Once you have identified the triggers, you can start to do something about these. This will involve taking positive action, when you know your triggers are going to kick in.  It will be hard and it will be uncomfortable, but if you don’t change anything, then how can you ever expect anything to be any different.

Head in the right direction

There is no right or wrong way to break habits.  You must find what works for you.  You may find that you have used all of these tactics at some point through your life.

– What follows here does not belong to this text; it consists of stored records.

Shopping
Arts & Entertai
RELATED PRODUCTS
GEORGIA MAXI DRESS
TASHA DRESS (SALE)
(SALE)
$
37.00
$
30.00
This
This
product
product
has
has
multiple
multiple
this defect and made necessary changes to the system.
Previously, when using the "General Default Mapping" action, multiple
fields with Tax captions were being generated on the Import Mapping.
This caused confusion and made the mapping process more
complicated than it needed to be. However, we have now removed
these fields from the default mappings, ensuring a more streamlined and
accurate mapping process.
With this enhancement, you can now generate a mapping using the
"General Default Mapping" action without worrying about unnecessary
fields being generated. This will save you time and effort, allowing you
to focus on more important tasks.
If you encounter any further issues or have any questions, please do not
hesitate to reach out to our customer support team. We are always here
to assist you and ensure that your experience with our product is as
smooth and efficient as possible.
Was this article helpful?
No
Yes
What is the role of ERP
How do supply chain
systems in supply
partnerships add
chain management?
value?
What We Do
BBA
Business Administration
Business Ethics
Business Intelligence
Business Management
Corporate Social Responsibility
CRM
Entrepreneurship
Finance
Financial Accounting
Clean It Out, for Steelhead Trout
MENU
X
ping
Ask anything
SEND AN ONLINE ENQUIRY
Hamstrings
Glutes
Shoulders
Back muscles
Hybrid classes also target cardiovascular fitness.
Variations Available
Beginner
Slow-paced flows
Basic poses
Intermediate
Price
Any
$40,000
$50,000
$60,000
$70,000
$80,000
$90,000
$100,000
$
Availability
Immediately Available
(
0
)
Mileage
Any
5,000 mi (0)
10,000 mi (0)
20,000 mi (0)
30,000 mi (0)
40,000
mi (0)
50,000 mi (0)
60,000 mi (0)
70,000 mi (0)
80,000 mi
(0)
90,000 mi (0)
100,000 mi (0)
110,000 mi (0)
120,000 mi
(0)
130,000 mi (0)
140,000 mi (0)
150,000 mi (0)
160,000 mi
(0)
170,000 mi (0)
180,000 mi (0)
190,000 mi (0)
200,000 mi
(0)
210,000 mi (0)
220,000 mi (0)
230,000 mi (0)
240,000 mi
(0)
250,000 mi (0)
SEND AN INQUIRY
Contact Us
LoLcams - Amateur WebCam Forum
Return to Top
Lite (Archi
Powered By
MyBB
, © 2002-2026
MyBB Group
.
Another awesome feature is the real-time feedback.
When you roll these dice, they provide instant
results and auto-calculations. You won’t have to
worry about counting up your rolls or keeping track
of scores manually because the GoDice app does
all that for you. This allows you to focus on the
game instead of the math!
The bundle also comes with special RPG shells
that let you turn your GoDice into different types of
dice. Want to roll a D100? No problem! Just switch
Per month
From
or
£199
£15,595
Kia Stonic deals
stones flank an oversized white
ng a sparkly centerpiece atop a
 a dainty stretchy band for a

But if you know you have a habit that needs breaking, why not have a go at one or a combination of these strategies to see if what works for you this time?

This week!

Have a look at those destructive habits, rituals and behaviours that you have.

Pick one! And work through developing a strategy to help you change that behaviour. You might need to try lots of different strategies until you eventually find the one that works for you. The most important thing is to keep trying.

2 replies on “Breaking and Forming Habits”

What brilliant researching, enjoyed reading it .
We are like “naughty “children who need help to modify our behaviour ,except we do not have tantrums, or unacceptable physical behaviours ,,,,,, we just can’t say no to food and drink and saying yes to making changes.
It’s good to know we are not a small group there are millions of us out there in the same boat BUT we have to keep trying ☘️?